In the elderly, mitochondrial dysfunction develops, particularly in muscle cells, resulting in increased ROS production and an inability to convert fatty acids to energy. Instead, glucose is used as an energy source, and ATP molecules are primarily produced during the glycolysis process in cytoplasm of cells. Meanwhile, liquid fatty acid drops accumulate in cells. Deficit in energy production is causing the development of sarcopenia. Intense physical activity, intermittent fasting, and low-carbohydrate diets, on the other hand, may help improve mitochondrial function.

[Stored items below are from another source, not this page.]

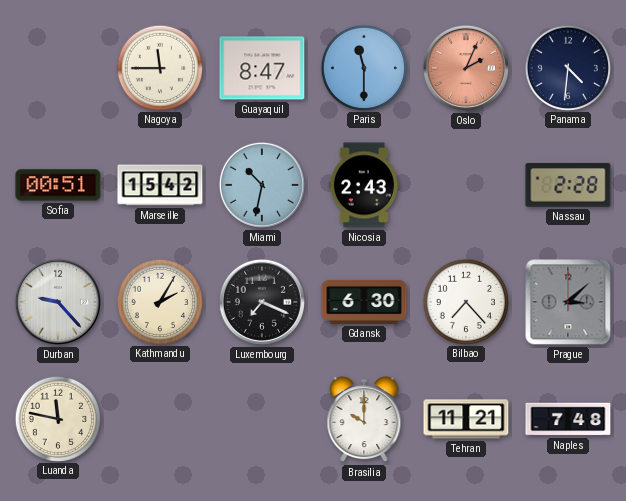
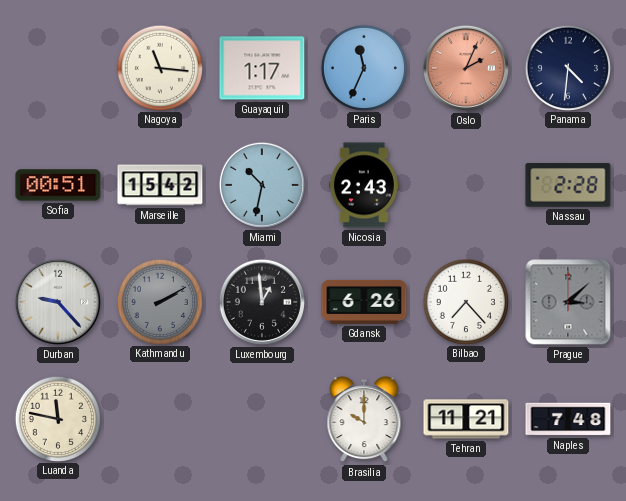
Nagoya: 11:45 -> 11:16
Guayaquil: 8:47 -> 1:17
Paris: 11:30 -> 11:34
Kathmandu: 2:05 -> 2:10
Kathmandu dial: cream -> grey
Luxembourg: 7:19 -> 12:59
Gdansk: 6:30 -> 6:26
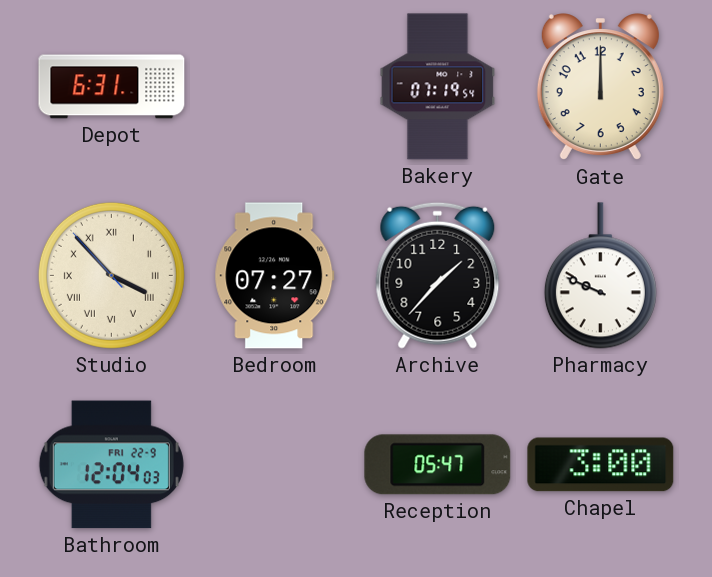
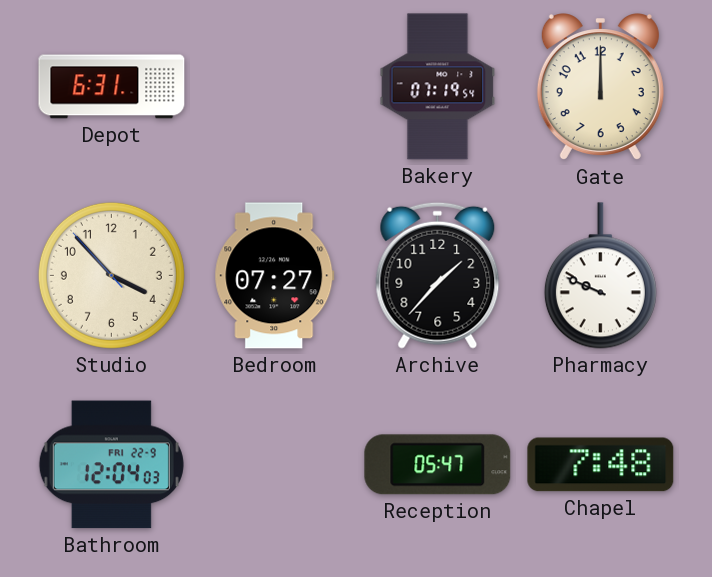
Studio numerals: Roman -> Arabic
Chapel: 3:00 -> 7:48
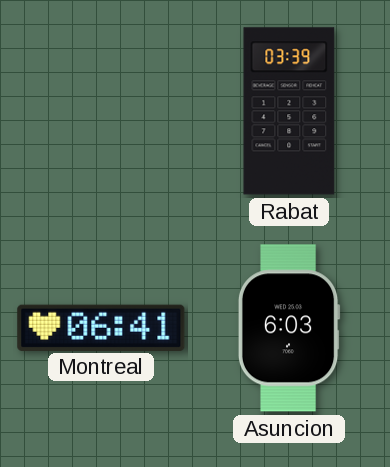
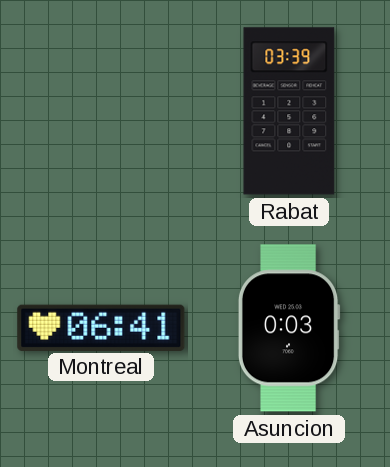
Asuncion: 6:03 -> 0:03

In a mouse study, researchers activated a mutation that resulted in a loss of mitochondrial function, similar to what happens in aging humans. Within four weeks, the mice developed gray hair, hair loss, and lethargy. The mice’s skin started to sag after four to eight weeks, resembling both intrinsic and extrinsic aging, such as that caused by smoking or sun exposure. The mice’s skin’s outer layer thickened, the number of skin cells increased, there was inflammation, and the hair follicles were dysfunctional, all of which are symptoms of extrinsic aging in humans. The researchers, however, were able to halt the mutation and reverse the effects.